NetApp® has identified that the drive model in the table below is subject to failure at a much higher rate than other drives shipped by NetApp. NetApp has implemented a drive firmware fix that can be upgraded to mitigate the issue. This firmware released January 8th, 2024. The updated firmware is available from the E-Series Disk Firmware page on the NetApp Support site. NetApp strongly recommends performing this upgrade as soon as possible to avoid potential disruption.

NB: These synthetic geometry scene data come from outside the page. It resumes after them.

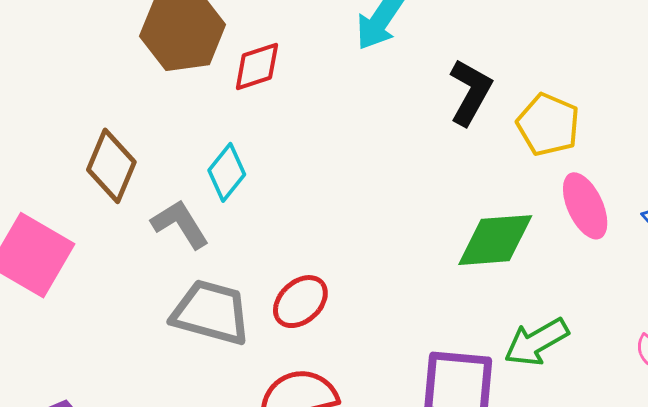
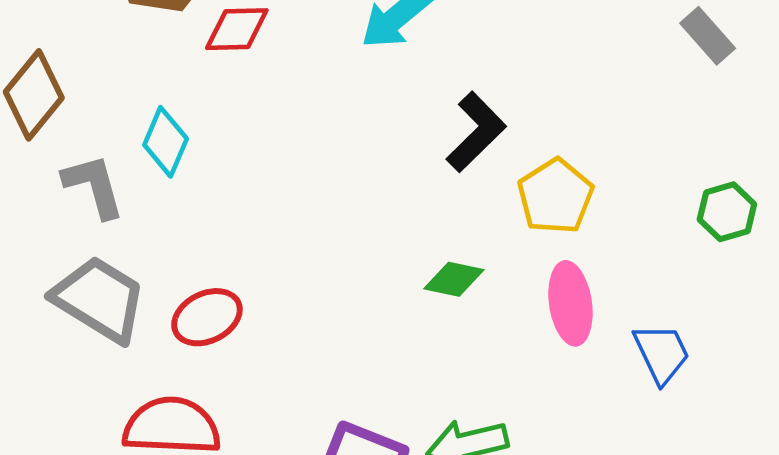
cyan diamond: (227, 172) -> (166, 142), turned -32
green diamond: (495, 240) -> (454, 279), moved, size x0.6

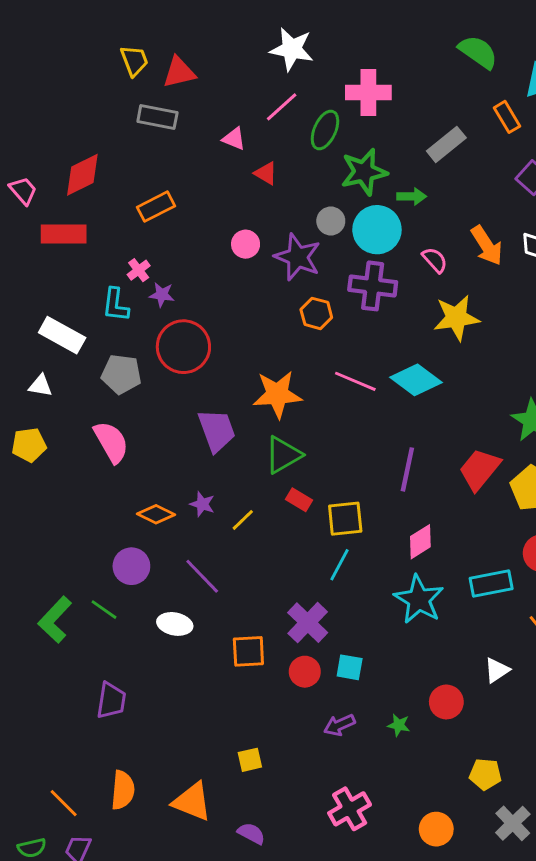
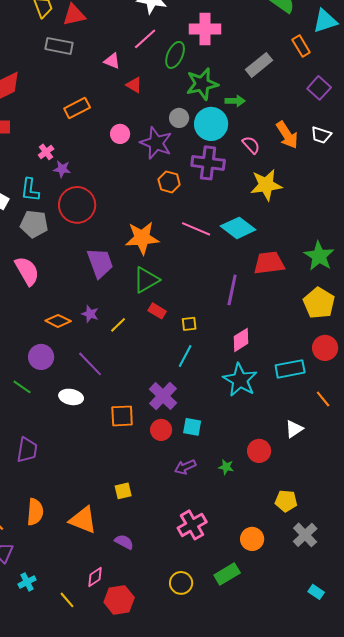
orange rectangle: (156, 207) -> (77, 108), moved
cyan L-shape: (116, 305) -> (30, 190), moved
red trapezoid: (480, 469) -> (269, 263), moved, turned 44
yellow square: (345, 519) -> (189, 324), size x0.6

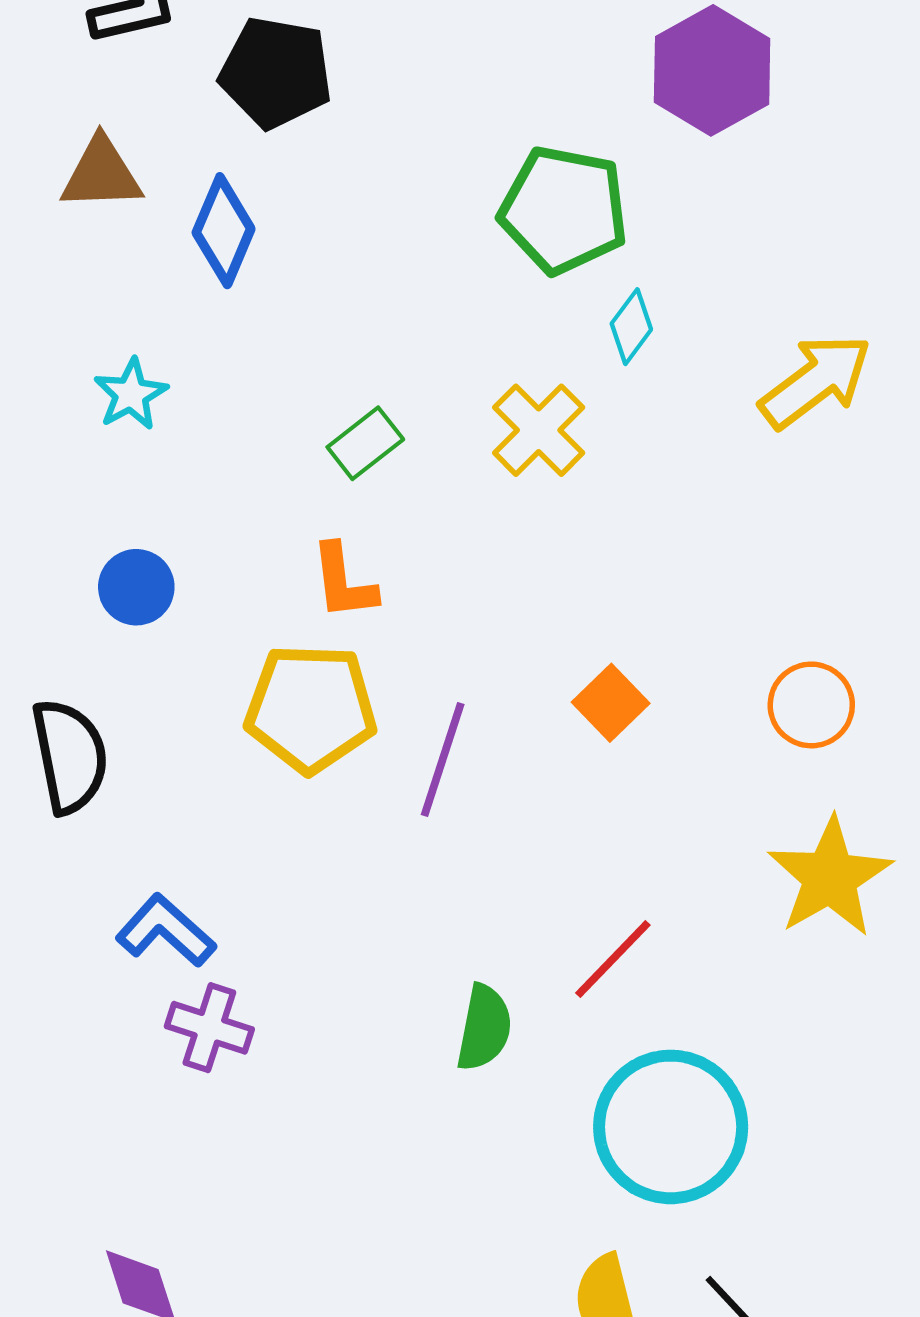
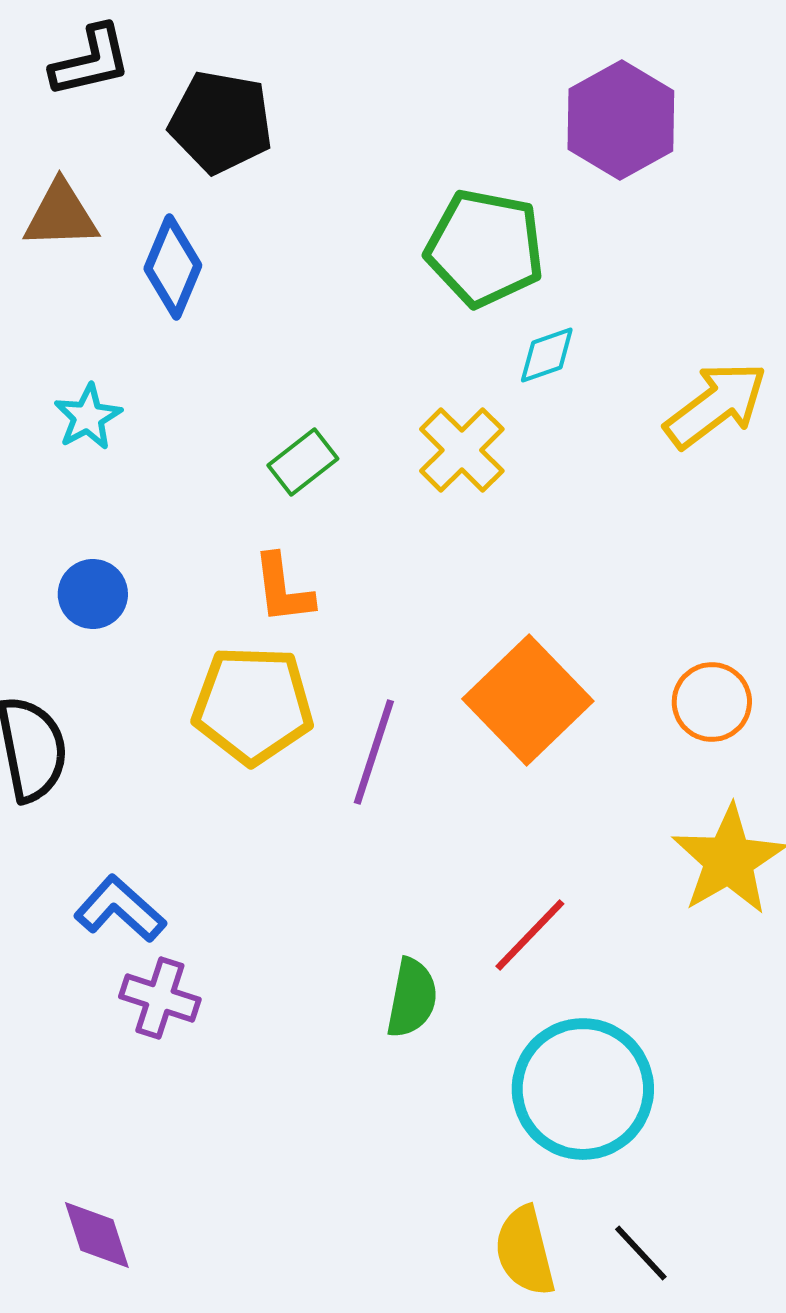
cyan diamond: (631, 327) -> (547, 355), turned 34
orange square: (611, 703) -> (528, 700), size x1.8

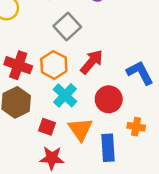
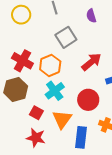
red arrow: (92, 62) -> (91, 62), moved

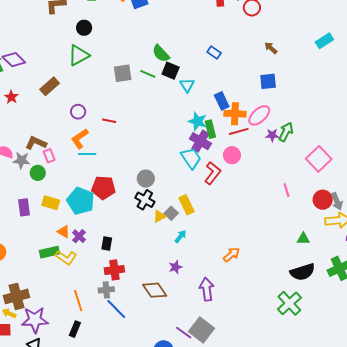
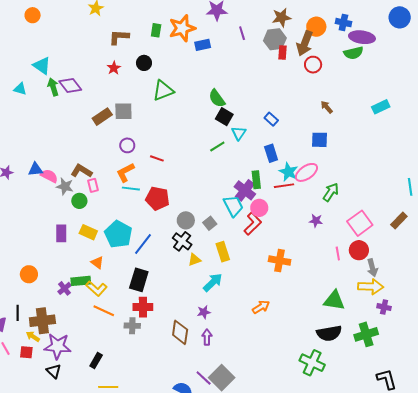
blue rectangle: (214, 52) -> (271, 119), moved
green triangle: (79, 55) -> (163, 91), moved
gray square: (123, 73) -> (123, 111), moved
green line: (148, 74) -> (217, 146), moved, turned -63
red star: (11, 97) -> (114, 68), moved
orange cross: (235, 114) -> (280, 261), moved
cyan star: (198, 121) -> (288, 172), moved
purple star: (272, 135) -> (316, 221), moved
pink circle: (232, 155) -> (259, 208), moved
red pentagon: (103, 188) -> (158, 198), moved
pink line: (287, 190) -> (338, 253), moved
red circle: (323, 200) -> (359, 250), moved
gray square: (171, 213) -> (210, 223), moved
purple cross: (79, 236) -> (64, 288), moved
cyan arrow: (181, 236) -> (213, 282), size x1.5
green triangle: (303, 239) -> (334, 300), size x1.6
black rectangle: (107, 244) -> (139, 280), size x1.6
purple arrow: (207, 289) -> (207, 337), moved, size x0.7
brown diamond: (155, 290) -> (180, 332), turned 35
orange line: (78, 301) -> (104, 311), moved, turned -55
green cross: (289, 303) -> (312, 363), turned -30
blue line: (116, 309) -> (143, 244), moved, turned 75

Part Number Drive Identifier Capacity Firmware
E-X4131A HUH721212AL5204 12TB NE02
E-X4132A HUH721212AL5204 12TB NE02

Issue Description

Drives on firmware versions less than those listed in the table above are at risk for a higher-than-expected rate of failure due to failures that can present as media errors or write failures. Some failures can lead to data loss, disruption, or unavailability, if multiple drives fail simultaneously:

  • In a multiple drive failure scenario, RAID limits may be exceeded, in which case a Volume Group would go Offline (or fail), and data in cache could be lost.
  • In a single drive failure scenario, a drive will likely be failed for degraded performance. This would result in a degraded volume group.
  • Note: In any event where more drives are impacted than RAID tolerance, immediate engagement with Technical Support is strongly recommended.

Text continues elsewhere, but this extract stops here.